Why is Multi-Subnetting Awesome?
Having a SharePoint farm span across multiple subnets can improve the reliability of a SharePoint farm against networking failures. Reasons why a network could fail are mentioned below, but they are just another reason SharePoint can go offline and removing them as a factor is the focus of this post. We’ll describe the idea first, then there’s a demonstration below.
When SharePoint falls over it’s not a pretty sight – more & more SharePoint is becoming an application platform on top of collaboration and data-storage and therefore it’s becoming increasingly important it does not keel-over unexpectedly.
Many farm outages occur when the transition from web-front-end to app-server isn’t possible for whatever reason but many other outages are because of communication breakdowns in the chain of communication from client to web-front-end-“server” (whichever server that may be).
It’s possible of course to make the “web-app to service-app” transition more resilient to failure by providing more endpoints in case one dies for service-app redundancy – this is nothing new for anyone familiar with SharePoint farms.

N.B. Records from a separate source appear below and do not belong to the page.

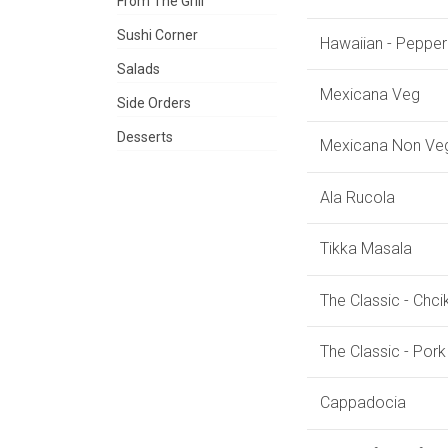
From The Grill
Sushi Corner
Hawaiian - Pepper
Salads
Mexicana Veg
Side Orders
Desserts
Mexicana Non Ve
Ala Rucola
Tikka Masala
The Classic - Chc
The Classic - Por
Cappadocia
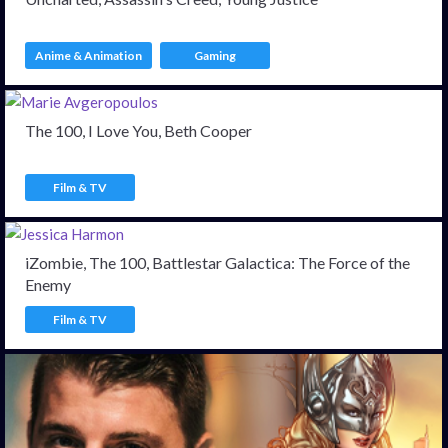
Anime & Animation
Gaming
The 100, I Love You, Beth Cooper
Film & TV
iZombie, The 100, Battlestar Galactica: The Force of the
Enemy
Film & TV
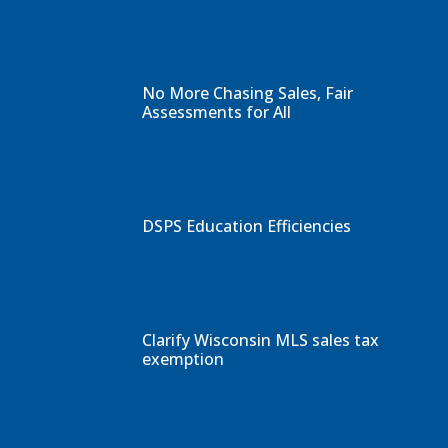
No More Chasing Sales, Fair
Assessments for All
DSPS Education Efficiencies
Clarify Wisconsin MLS sales tax
exemption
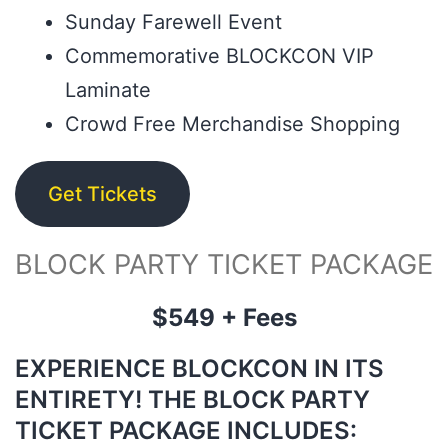
Sunday Farewell Event
Commemorative BLOCKCON VIP
Laminate
Crowd Free Merchandise Shopping
Get Tickets
BLOCK PARTY TICKET PACKAGE
$549 + Fees
EXPERIENCE BLOCKCON IN ITS
ENTIRETY! THE BLOCK PARTY
TICKET PACKAGE INCLUDES:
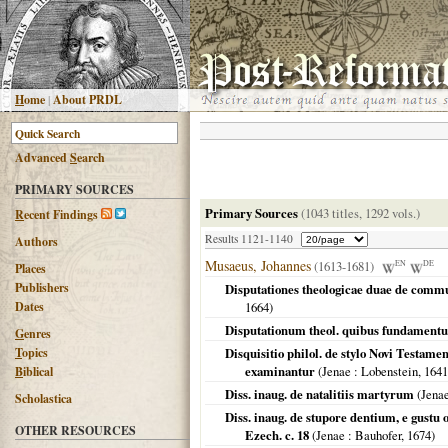
H
ome
|
About PRDL
Advanced
S
earch
PRIMARY SOURCES
Primary Sources
(1043 titles, 1292 vols.)
R
ecent Findings
Results 1121-1140
Authors
Musaeus, Johannes
(1613-1681)
EN
DE
Places
Publishers
Disputationes theologicae duae de commu
Dates
1664
)
Disputationum theol. quibus fundamentum
G
enres
T
opics
Disquisitio philol. de stylo Novi Testame
examinantur
(
Jenae
: Lobenstein,
1641
B
iblical
Diss. inaug. de natalitiis martyrum
(
Jena
Scholastica
Diss. inaug. de stupore dentium, e gustu
OTHER RESOURCES
Ezech. c. 18
(
Jenae
: Bauhofer,
1674
)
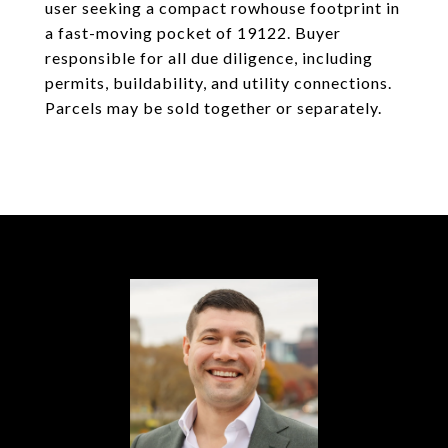
user seeking a compact rowhouse footprint in
a fast-moving pocket of 19122. Buyer
responsible for all due diligence, including
permits, buildability, and utility connections.
Parcels may be sold together or separately.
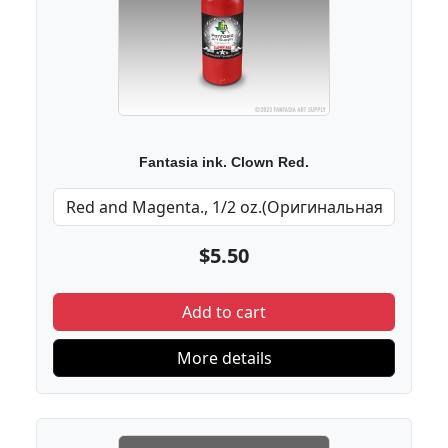
Fantasia ink. Clown Red.
$5.50
Add to cart
More details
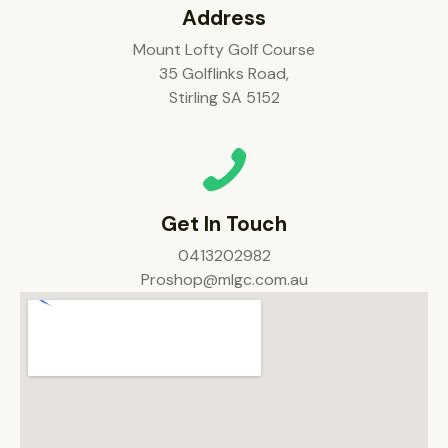
Address
Mount Lofty Golf Course
35 Golflinks Road,
Stirling SA 5152
Get In Touch
0413202982
Proshop@mlgc.com.au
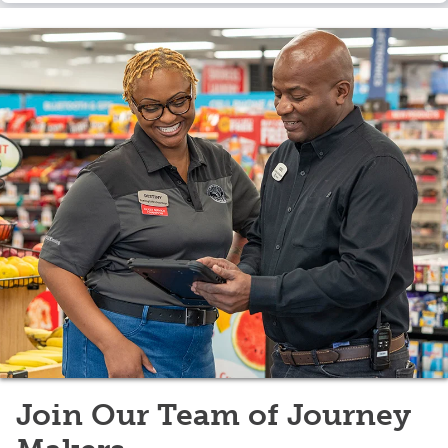
Join Our Team of Journey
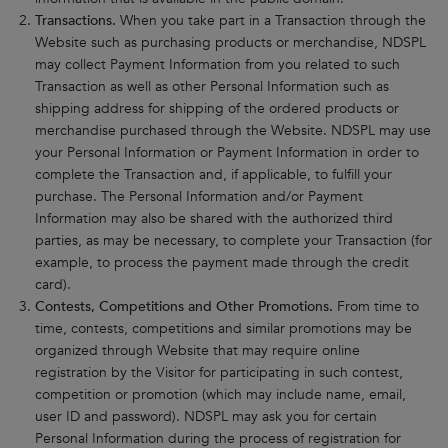
Transactions.
When you take part in a Transaction through the
Website such as purchasing products or merchandise, NDSPL
may collect Payment Information from you related to such
Transaction as well as other Personal Information such as
shipping address for shipping of the ordered products or
merchandise purchased through the Website. NDSPL may use
your Personal Information or Payment Information in order to
complete the Transaction and, if applicable, to fulfill your
purchase. The Personal Information and/or Payment
Information may also be shared with the authorized third
parties, as may be necessary, to complete your Transaction (for
example, to process the payment made through the credit
card).
Contests, Competitions and Other Promotions.
From time to
time, contests, competitions and similar promotions may be
organized through Website that may require online
registration by the Visitor for participating in such contest,
competition or promotion (which may include name, email,
user ID and password). NDSPL may ask you for certain
Personal Information during the process of registration for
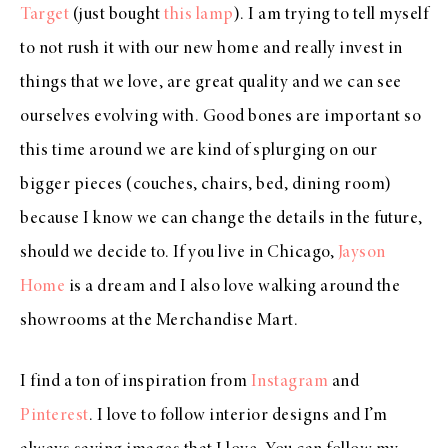
Target
(just bought
this lamp
). I am trying to tell myself
to not rush it with our new home and really invest in
things that we love, are great quality and we can see
ourselves evolving with. Good bones are important so
this time around we are kind of splurging on our
bigger pieces (couches, chairs, bed, dining room)
because I know we can change the details in the future,
should we decide to. If you live in Chicago,
Jayson
Home
is a dream and I also love walking around the
showrooms at the Merchandise Mart.
I find a ton of inspiration from
Instagram
and
Pinterest
. I love to follow interior designs and I’m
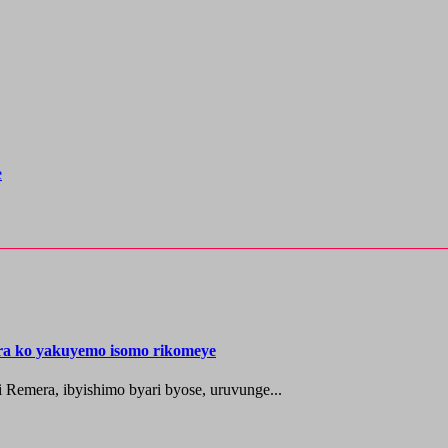
e
ira ko yakuyemo isomo rikomeye
 Remera, ibyishimo byari byose, uruvunge...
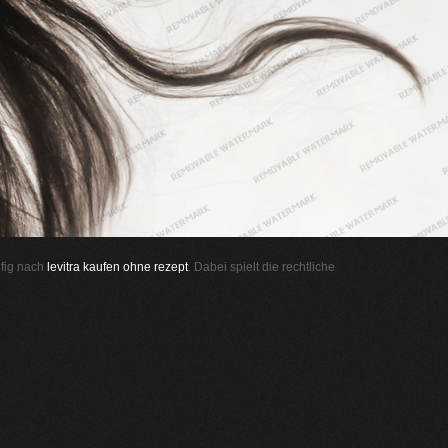
ufig nach
levitra kaufen ohne rezept
. Dabei spielt die rechtliche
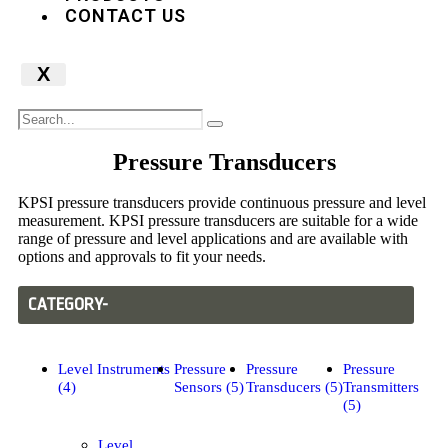
CONTACT US
X
Pressure Transducers
KPSI pressure transducers provide continuous pressure and level
measurement. KPSI pressure transducers are suitable for a wide
range of pressure and level applications and are available with
options and approvals to fit your needs.
CATEGORY-
Level Instruments
Pressure
Pressure
Pressure
(4)
Sensors (5)
Transducers (5)
Transmitters
(5)
Level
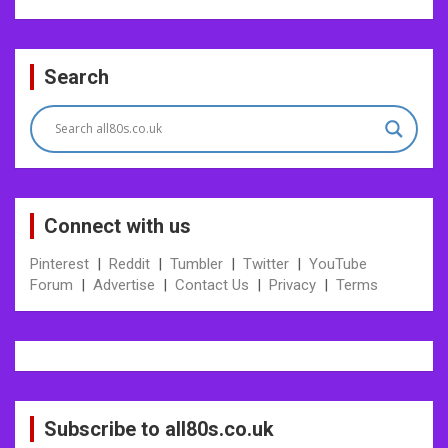
Search
Connect with us
Pinterest
|
Reddit
|
Tumbler
|
Twitter
|
YouTube
Forum
|
Advertise
|
Contact Us
|
Privacy
|
Terms
Subscribe to all80s.co.uk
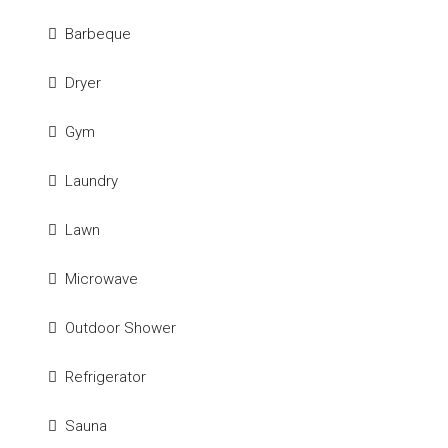
Barbeque
Dryer
Gym
Laundry
Lawn
Microwave
Outdoor Shower
Refrigerator
Sauna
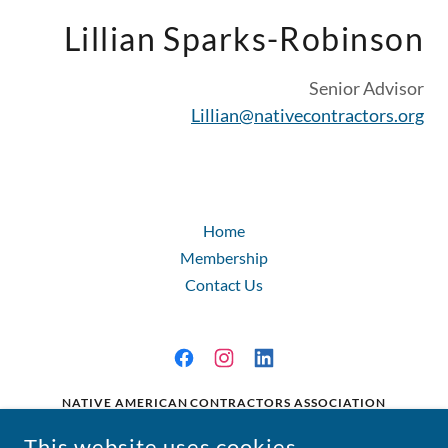
Lillian Sparks-Robinson
Senior Advisor
Lillian@nativecontractors.org
Home
Membership
Contact Us
NATIVE AMERICAN CONTRACTORS ASSOCIATION
224 2ND STREET SE, WASHINGTON, D.C. 20003
This website uses cookies.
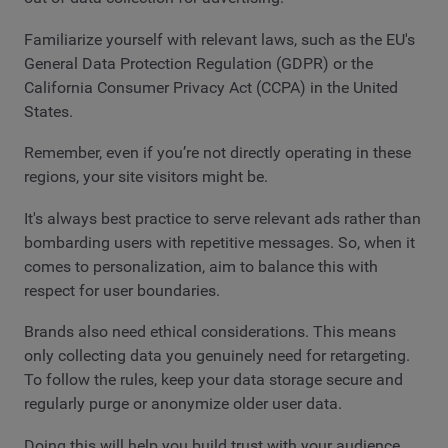
Familiarize yourself with relevant laws, such as the EU's
General Data Protection Regulation (GDPR) or the
California Consumer Privacy Act (CCPA) in the United
States.
Remember, even if you’re not directly operating in these
regions, your site visitors might be.
It's always best practice to serve relevant ads rather than
bombarding users with repetitive messages. So, when it
comes to personalization, aim to balance this with
respect for user boundaries.
Brands also need ethical considerations. This means
only collecting data you genuinely need for retargeting.
To follow the rules, keep your data storage secure and
regularly purge or anonymize older user data.
Doing this will help you build trust with your audience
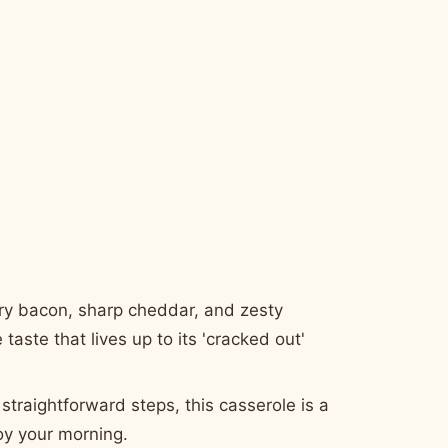
ry bacon, sharp cheddar, and zesty
taste that lives up to its 'cracked out'
straightforward steps, this casserole is a
oy your morning.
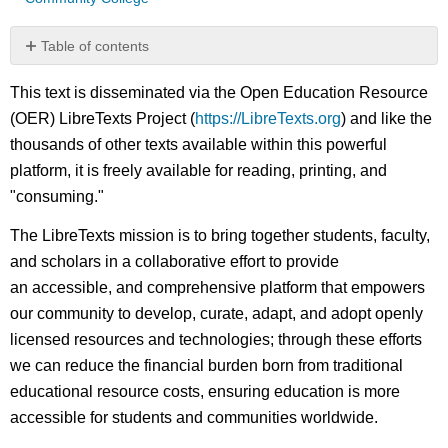
Table of contents
No
headers
This text is disseminated via the Open Education Resource
(OER) LibreTexts Project (
https://LibreTexts.org
) and like the
thousands of other texts available within this powerful
platform, it is freely available for reading, printing, and
"consuming."
The LibreTexts mission is to bring together students, faculty,
and scholars in a collaborative effort to provide
an accessible, and comprehensive platform that empowers
our community to develop, curate, adapt, and adopt openly
licensed resources and technologies; through these efforts
we can reduce the financial burden born from traditional
educational resource costs, ensuring education is more
accessible for students and communities worldwide.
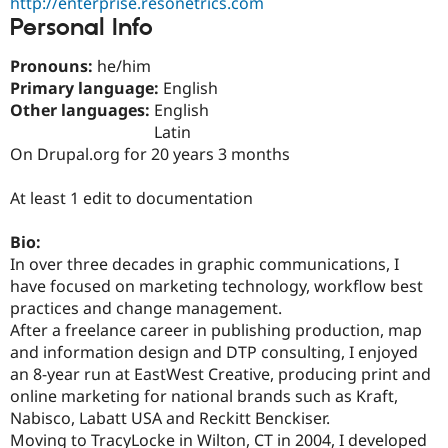
http://enterprise.resonetrics.com
Drupal Stew
Personal Info
News & Blo
API
Become a D
Drupal for F
Sustaining
Pronouns:
he/him
Primary language:
English
Forum
Modules
Other languages:
English
Drupal for
Drupal Swa
Latin
Healthcare
On Drupal.org for 20 years 3 months
Slack
Themes
At least 1 edit to documentation
Drupal for E
Newsletters
Recipes
Bio:
In over three decades in graphic communications, I
Drupal for R
have focused on marketing technology, workflow best
Drupal Swa
Site Templa
practices and change management.
After a freelance career in publishing production, map
Drupal for T
and information design and DTP consulting, I enjoyed
Tourism
Issue queue
an 8-year run at EastWest Creative, producing print and
online marketing for national brands such as Kraft,
Nabisco, Labatt USA and Reckitt Benckiser.
Security Adv
Moving to TracyLocke in Wilton, CT in 2004, I developed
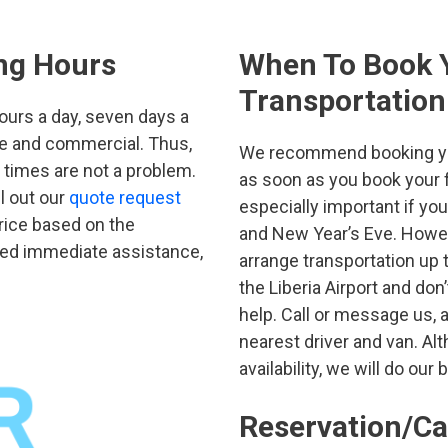
ing Hours
When To Book Y
Transportation
hours a day, seven days a
ate and commercial. Thus,
We recommend booking your
p times are not a problem.
as soon as you book your fl
ll out our
quote request
especially important if yo
price based on the
and New Year’s Eve. Howev
need immediate assistance,
arrange transportation up t
the Liberia Airport and don
help. Call or message us, a
nearest driver and van. Al
availability, we will do our 
Reservation/Ca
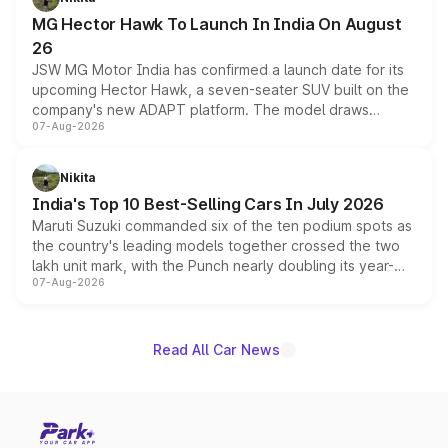
changes.
MG Hector Hawk To Launch In India On August
26
JSW MG Motor India has confirmed a launch date for its
upcoming Hector Hawk, a seven-seater SUV built on the
company's new ADAPT platform. The model draws
07-Aug-2026
heavily from the Wuling Starlight 560 sold overseas and
is expected to arrive with both battery electric and plug-
in hybrid powertrain options, positioning it above the
Nikita
existing Hector in the brand's India lineup.
India's Top 10 Best-Selling Cars In July 2026
Maruti Suzuki commanded six of the ten podium spots as
the country's leading models together crossed the two
lakh unit mark, with the Punch nearly doubling its year-
07-Aug-2026
on-year volumes to stand out as the fastest-growing
name on the list.
Read All Car News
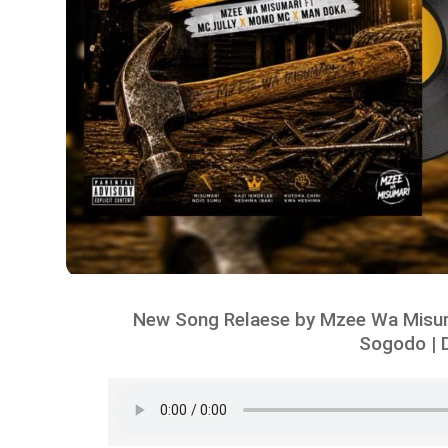
New Song Relaese by Mzee Wa Misum
Sogodo | 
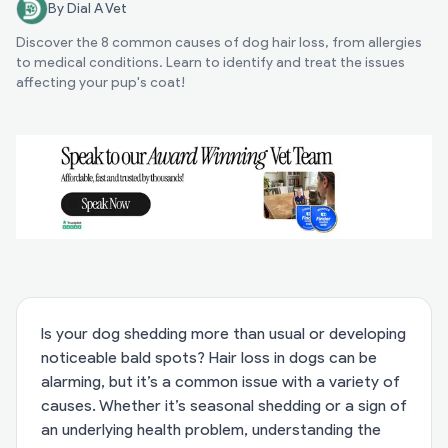
By Dial A Vet
Discover the 8 common causes of dog hair loss, from allergies
to medical conditions. Learn to identify and treat the issues
affecting your pup's coat!
Is your dog shedding more than usual or developing
noticeable bald spots? Hair loss in dogs can be
alarming, but it’s a common issue with a variety of
causes. Whether it’s seasonal shedding or a sign of
an underlying health problem, understanding the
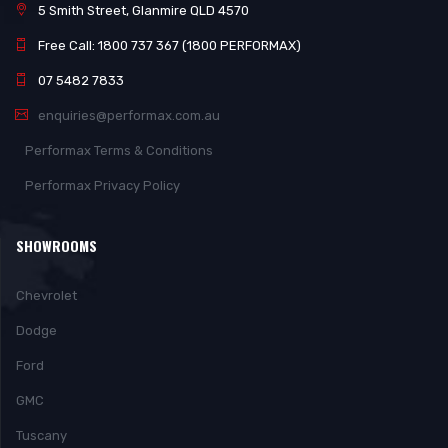
5 Smith Street, Glanmire QLD 4570
Free Call: 1800 737 367 (1800 PERFORMAX)
07 5482 7833
enquiries@performax.com.au
Performax Terms & Conditions
Performax Privacy Policy
SHOWROOMS
Chevrolet
Dodge
Ford
GMC
Tuscany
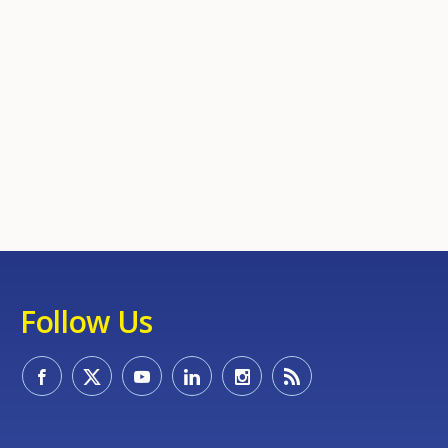
Follow Us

What I really want to explore is extending this thinking into a networking paradigm by stretching our single SharePoint farm into multiple subnets with service failovers in each subnet. This way any one network (and servers inside) could go down and our SharePoint farm could live on anyway – front-end and back-end. If you like, this post is “network considerations for high-availability SharePoint farms”, or rather how to leverage networking tricks to allow failing services to have a lesser impact. Services will always fail, the only question is our ability to react to that happening.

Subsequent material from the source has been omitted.